The Mewlips were a strange and secretive race, known only from a reference in a poem of the Hobbits of the Shire. Their identity is mysterious and indeed they may not exist at all; or they may represent a distant folk-memory of the Hobbits. They were said to be dangerous creatures, dwelling in the dark and feasting on unwary travellers who sought them out.
The Mewlips's dwelling place was said to be a dark valley far over the Merlock Mountains, through 'spider-shadows' and a forbidding wood, and beyond the marsh of Tode. They live and hide in damp, moonless and sunless cellars, where they sit and count their gold.
Behind the Scenes Edit
Though these geographical names are not otherwise known, they fit well with the long journey from the Shire across the Misty Mountains and through Mirkwood (which had marshland on its eastern fringes). If that assumption is accurate, the Mewlips' valley would have been in the east, probably somewhere in the region between the River Running and Redwater. Though in many instances it is said they live in an area with "cellars", the only known place in that location with a description like that is Dol Guldur.
John Rateliff suggests in the The History of The Hobbit that this poem may be related to the Long Marshes and that Dwarves and Hobbit may have ended up running into unpleasantness there and visiting the Mewlips, and further disaster there. Many a rider and wanderer were lost if they had tried to find their way across the the marshes.
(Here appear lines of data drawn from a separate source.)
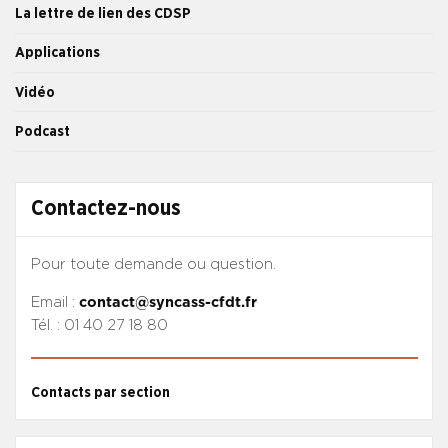
La lettre de lien des CDSP
Applications
Vidéo
Podcast
Contactez-nous
Pour toute demande ou question.
Email :
contact@syncass-cfdt.fr
Tél. : 01 40 27 18 80
Contacts par section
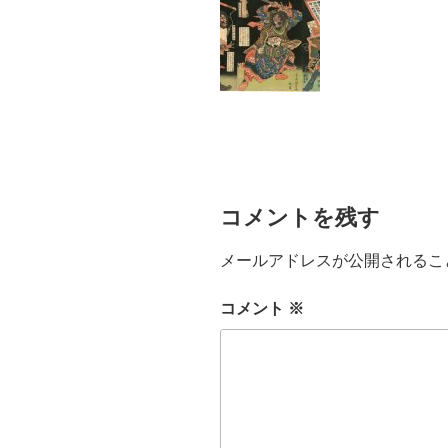
コメントを残す
メールアドレスが公開されるこ
コメント
※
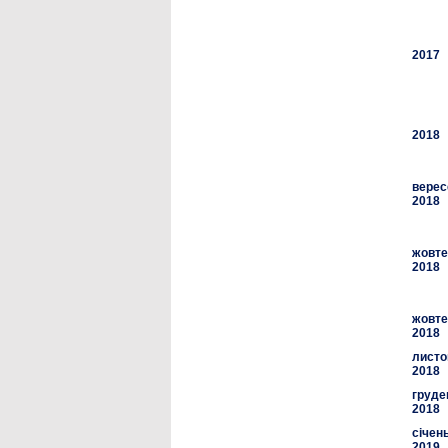
2017
2018
верес
2018
жовте
2018
жовте
2018
листо
2018
груде
2018
січен
2019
The rather ominous line about rafts, men (i.e., raft-elves), and beasts disappearing in the Long Marshes suggests that Tolkien had some adventure in mind for what unpleasantness would have befallen the hobbit and his companions had they found their way into the marshes...We do, however, have a description of sinister cannibalistic monsters lurking in a swamp in another of Tolkien's works: his poem ‘The Mewlips’ (ATB poem #9).1 Given the degree to which Tolkien borrowed freely from his earlier works when writing The Hobbit – what I have elsewhere called his knack for autoplagiarism – it would be entirely in keeping for him to have done the same here, but in the event the story took a different direction and Bilbo luckily avoided having to slog through the marshes entirely."